En conséquence, la société ETIQ’ALP sera déboutée de sa demande.
Sur la demande formée au titre d’indemnité sur le fondement de l’article 700 du code de procédure civile à l’encontre de la société NOUVELLE ETIQ’ALP et M. [Y] :
Le demandeur a dû engager des frais non compris dans les dépens pour faire valoir ses droits, qu’il serait inéquitable de laisser à la charge de la société ETIQ’ALP les frais dans le cadre de la présente procédure,
Le tribunal condamnera la société NOUVELLE ETIQ’ALP qui succombe à payer à la société ETIQ’ALP une somme arbitrée à 4 000€ en application de l’article 700 du code de procédure civile, ainsi qu’aux entiers dépens,
Le tribunal déboutera le demandeur de sa demande de condamnation in solidum de la SELARL R&D, représentée par Maître [E] [X], actionnée en la qualité d’administrateur judiciaire de la SAS NOUVELLE ETIQ’ALP et de la SELARL EVOLUTION, représentée par Maître [A] [G], actionné en la qualité de mandataire judiciaire de la SAS NOUVELLE ETIQ’ALP au paiement d’une indemnité de 1 500€ sur le fondement de l’article 700 du code de procédure civile.
PAR CES MOTIFS
LE TRIBUNAL, APRES EN AVOIR DELIBERE CONFORMEMENT A LA LOI, STATUANT PAR UN JUGEMENT CONTRADICTOIRE RENDU EN PREMIER RESSORT :
PREND ACTE de ce que les instances enrôlées sous les numéros 2025J00063 et 2025J00303 ont été jointes par note au dossier en date du 05 septembre 2025.
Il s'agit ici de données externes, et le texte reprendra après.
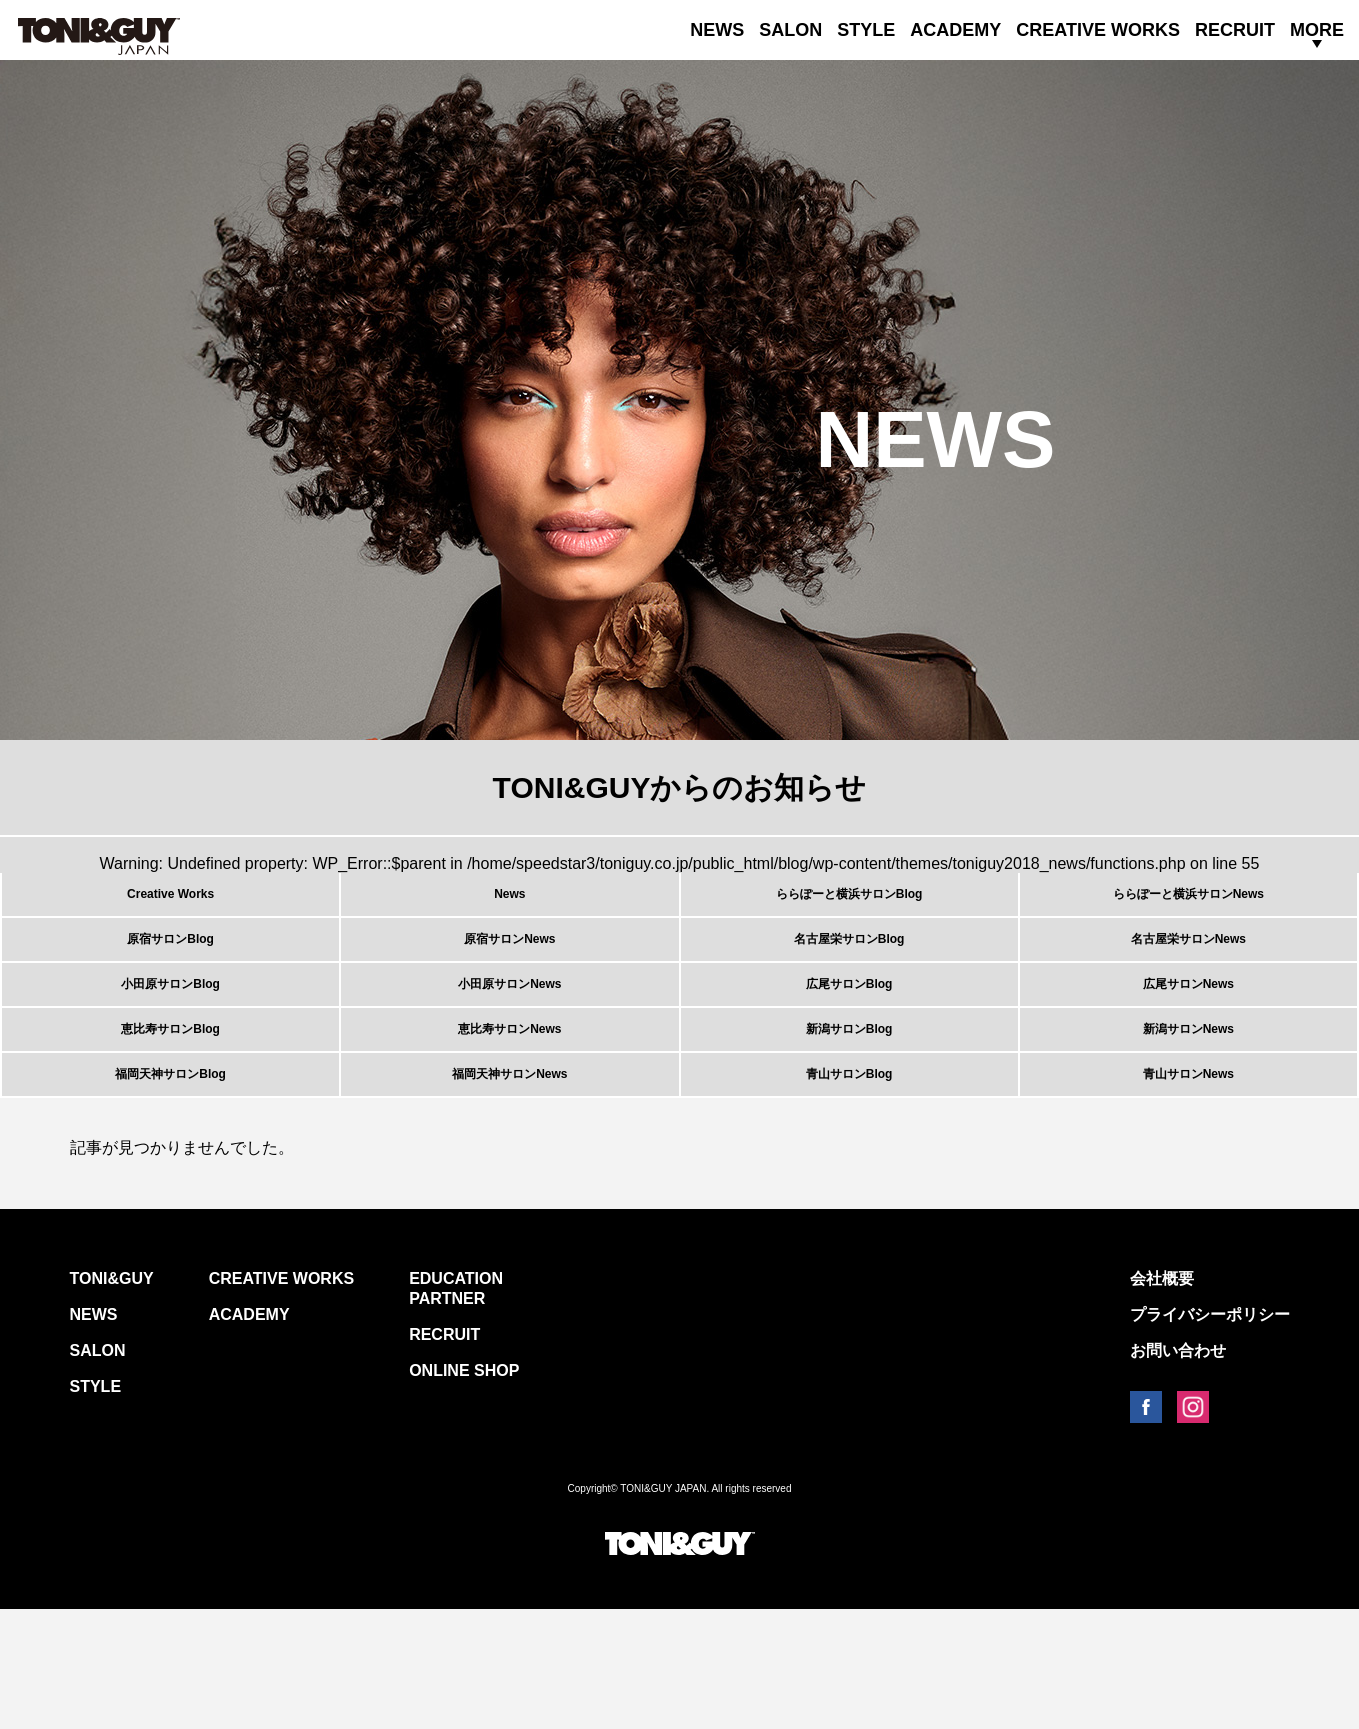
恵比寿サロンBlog (170, 1113)
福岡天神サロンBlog (170, 1182)
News (510, 906)
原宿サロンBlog (170, 975)
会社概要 (1162, 1398)
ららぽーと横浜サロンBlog (849, 906)
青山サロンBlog (849, 1182)
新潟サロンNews (1188, 1113)
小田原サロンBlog (170, 1044)
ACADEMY (955, 30)
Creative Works (170, 906)
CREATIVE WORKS (1098, 30)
JUGE que le fondement sur la responsabilité délictuelle est recevable et se déclare compétent.
FIXE la créance de la société ETIQ’ALP au passif de la SAS NOUVELLE ETIQ’ALP à la somme principale de 125 000€ à titre de dommages et intérêts.
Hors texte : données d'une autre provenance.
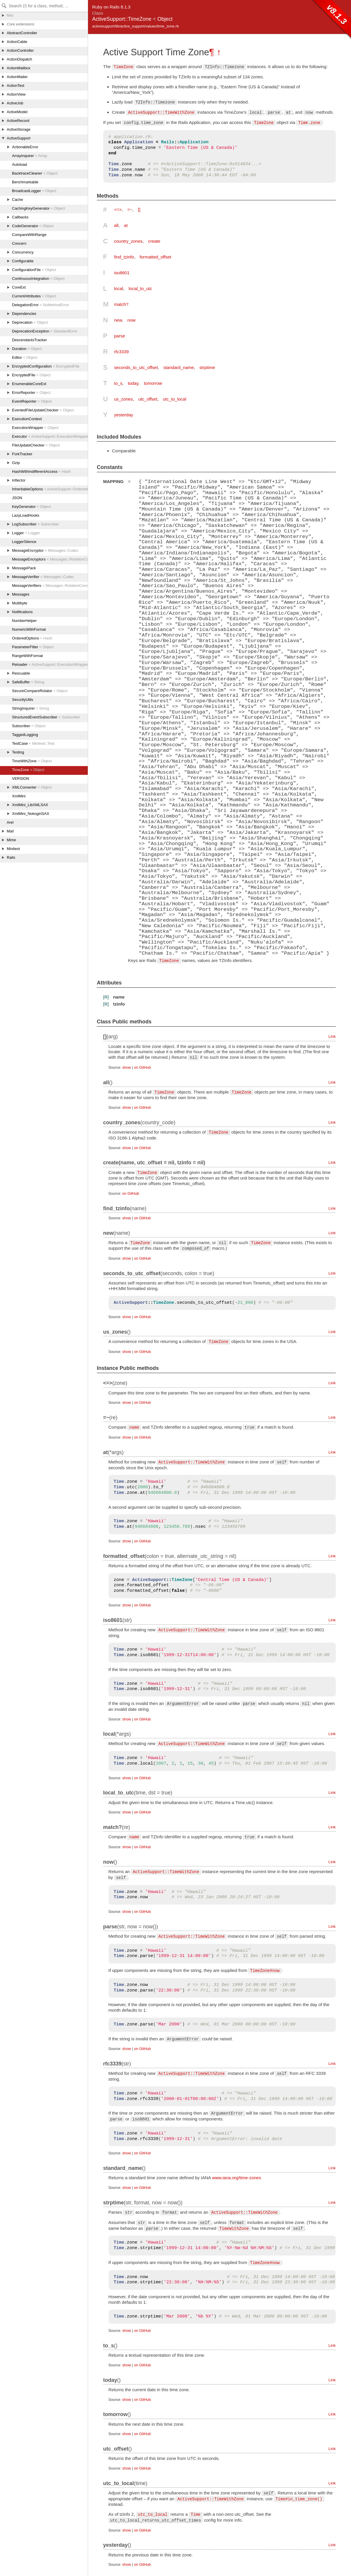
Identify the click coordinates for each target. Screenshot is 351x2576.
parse (119, 335)
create (154, 241)
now (132, 320)
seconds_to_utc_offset (136, 367)
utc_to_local (174, 398)
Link (332, 1036)
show (126, 1067)
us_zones (123, 398)
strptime (207, 367)
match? (121, 304)
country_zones (128, 241)
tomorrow (153, 383)
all (116, 225)
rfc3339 (121, 351)
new (118, 320)
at (126, 225)
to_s (118, 383)
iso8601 (122, 272)
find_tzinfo (124, 256)
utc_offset (147, 398)
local (118, 288)
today (133, 383)
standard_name (179, 367)
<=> (118, 209)
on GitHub (142, 1067)
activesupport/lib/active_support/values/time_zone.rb (135, 26)
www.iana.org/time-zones (236, 2177)
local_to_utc (140, 288)
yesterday (123, 414)
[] (139, 209)
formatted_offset (155, 256)
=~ (130, 209)
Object (165, 19)
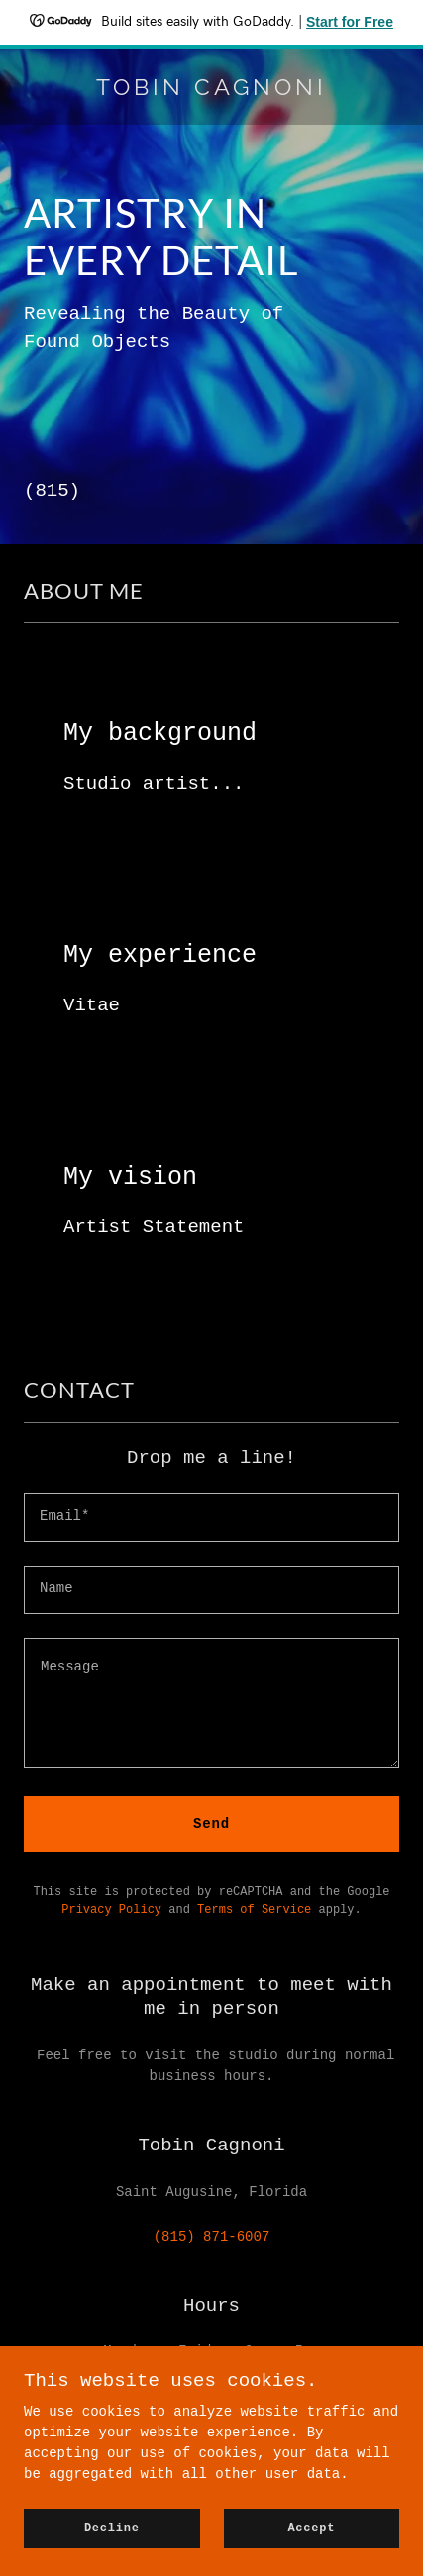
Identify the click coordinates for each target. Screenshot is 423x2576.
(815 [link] (46, 491)
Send (211, 1824)
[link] (211, 91)
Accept (311, 2528)
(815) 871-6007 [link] (212, 2236)
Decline (112, 2528)
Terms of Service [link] (254, 1910)
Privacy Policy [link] (111, 1910)
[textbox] (211, 1517)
ORDONNE la capitalisation des intérêts, par année entière, à chaque anniversaire du 28 janvier 2025, date de l’exploit introductif d’instance.
DEBOUTE la société ETIQ’ALP de sa demande de condamnation de M. [V] [Y] à titre personnel pour avoir commis une faute de gestion caractérisée.
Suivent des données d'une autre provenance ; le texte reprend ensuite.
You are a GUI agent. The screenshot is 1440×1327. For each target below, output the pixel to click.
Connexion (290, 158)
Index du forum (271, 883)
DEBOUTE la SAS NOUVELLE ETIQ’ALP de sa demande de condamnation de la société ETIQ’ALP au paiement de la somme de 99 491,32€.
DEBOUTE la société ETIQ’ALP de sa demande de condamnation in solidum la SELARL R&D, représentée par Maître [E] [X], actionnée en la qualité d’administrateur judiciaire de la SAS NOUVELLE ETIQ’ALP et de la SELARL EVOLUTION, représentée par Maître [A] [G], actionné en la qualité de mandataire judiciaire de la SAS NOUVELLE ETIQ’ALP au paiement d’une indemnité sur le fondement de l’article 700 du code de procédure civile.
CONDAMNE la société NOUVELLE ETIQ’ALP à payer à la société ETIQ’ALP une somme arbitrée à 4 000€ en application de l’article 700 du code de procédure civile, ainsi qu’aux entiers dépens.
LIQUIDE les dépens aux sommes indiquées au bas de la 2 ème page de la présente décision.
Ainsi jugé et prononcé
Signe electroniquement par Sarah CURTET
Signe electroniquement par Paola BOCCHIA, commis-greffier.